These Tips Can Help Stop It
Several years ago, Callie MacBeth’s boyfriend at the time gave her a pair of diamond earrings. “I flat out refused to accept them,” she told me in an interview this month. “Receiving gifts completely undoes me as a human,” especially if it is something big or expensive. “Do I owe them? Am I in their debt because they’ve given me a gift? There’s a lot of trauma and anxiety around it,” said the 36-year-old mother in Chicago. “I honestly don’t think we recovered from that.” The couple later broke up.
MacBeth suspects that her gift-receiving anxiety has to do with her upbringing. Gifts from her father, who MacBeth said was “not around,” came with “strings attached.” “If I got something from him, he always expected me to either see him or to go out and do something, and that’s not what I wanted … An apology from him [instead of a gift] would have been a really great start, but that never came.” This fear of gifts still follows her today. Reflecting back on the diamond earrings, she said, “There was no manipulation. He just wanted to say, ‘I love the bananas out of you; you deserve this, and I want to give this to you,’ and I couldn’t see that.”
Unlike people who may feel excited by all the shopping that accompanies the holiday season, which retailers expect will bring in more than $942.6 billion this year, there are some people for whom the practice of giving or receiving gifts stirs deeper questions about feeling loved, worthy, burdened, or indebted. According to a survey by the American Psychiatric Association last month, 31% of adults expect to feel more stressed this holiday season compared to last year and finding and affording gifts and meals were among the top concerns.
Jameca Cooper, a psychologist in St. Louis, said the driving force of anxiety in gift exchange is the fear of disappointment. “When you buy a gift for someone, it indicates your feelings about that person and you expose your character, what you’re thinking about that person, and your evaluation of them,” she said. As the recipient of a gift, “the pressure to express gratitude for receiving a gift whether you like it or not — and everyone’s not that great at faking — there’s a fear of disappointment there as well.”
Psychologist Pauline Wallin told me that in most cases of gift-giving anxiety, the giver is making the gift too much about themself. “It’s a performance, as if you have to impress the other person,” she said — when you view giving or receiving a gift as a test, it can result in real stress.
Paige T., a 27-year-old in North Carolina who asked not to use her last name to protect her privacy, said, “I had several panic attacks leading up to and the day of my bridal shower because I knew I’d be getting gifts and not giving people things in return.” Her friends had included a link to her wedding registry on the bridal shower invitations without her knowledge, and she started getting packages with items adding up to more than $100 in them, which she felt was a lot. “I really did not want to sit down and open gifts in front of everyone, but they made me,” she said.
For Paige, a school social worker, these feelings are the result of “money stuff.” Growing up middle-class, she was “always hyperaware of money.” “I’ve always felt really bad, especially if someone doesn’t have a lot of money, or if it takes five hours out of their hourly wage to pay for what they’ve given me and I know that they needed that money for something else,” she said. “I make my own money and I can provide for myself.”
One of Paige’s best friends, who tries to work around her aversion to gifts, once tried to compromise by shipping homemade cookies instead of buying a present. “I called her and I was like, ‘You know these are my favorite, but do you know how much mail costs?
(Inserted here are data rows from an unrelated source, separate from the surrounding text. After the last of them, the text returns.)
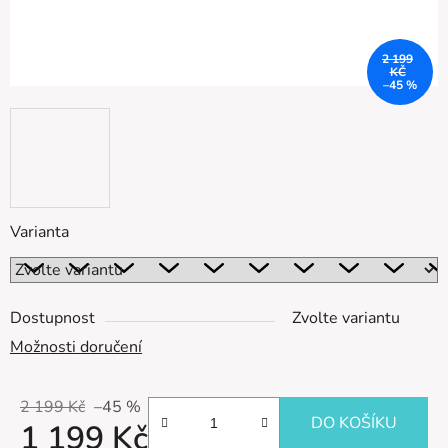
2 199
KČ
–45 %
Varianta
Dostupnost
Zvolte variantu
Možnosti doručení
2 199 Kč
–45 %
DO KOŠÍKU
1 199 Kč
It was so expensive to ship here!’ And she just said, ‘Paige, please just accept these. I love doing this.’” The friend later gave her a used koozie for her birthday. “That makes me feel better because you were cleaning things out and it’s used,” Paige said.
Mandi Johnson, a 42-year-old in Florida who was raised by a single mother without much money and who now works as a director at an IT firm, said income disparity in her family creates anxiety around gifts. “I am probably the highest paid person in my immediate family, and it definitely creates a sense of guilt when I see my mother — who worked really, really hard, but struggled to make ends meet — never show up empty-handed. She wants to be that generous grandmother,” she said. In an effort to control these costs, “I’ll ask for something personal and very inexpensive,” even if her mother might not follow the suggestion.
The wealth gap creates issues for her as a gift giver too. Johnson said she once splurged on a Louis Vuitton purse for her mother during the COVID-19 pandemic. “She was just glaring at me,” Johnson recalled. “She said, ‘I feel terrible. I can’t afford to give you something like this. And I don’t have the nicest car, how do I look getting out with an expensive purse?’” Johnson said she was disappointed by the reaction, but she also became more mindful that her gifts could make someone else feel uncomfortable too.
Now, Johnson’s grown children are working and can splurge on her, beginning another complicated intergenerational exchange. “I am prepping myself to just be happy and excited and grateful that my kids want to spend their hard-earned money on me. I’m just gonna have to suck it up and smile … and not look shocked or upset if they spent money on something expensive,” she said. “Just know that it came with the best intentions and they’re just as proud to buy me something as I am to buy something for my mother.”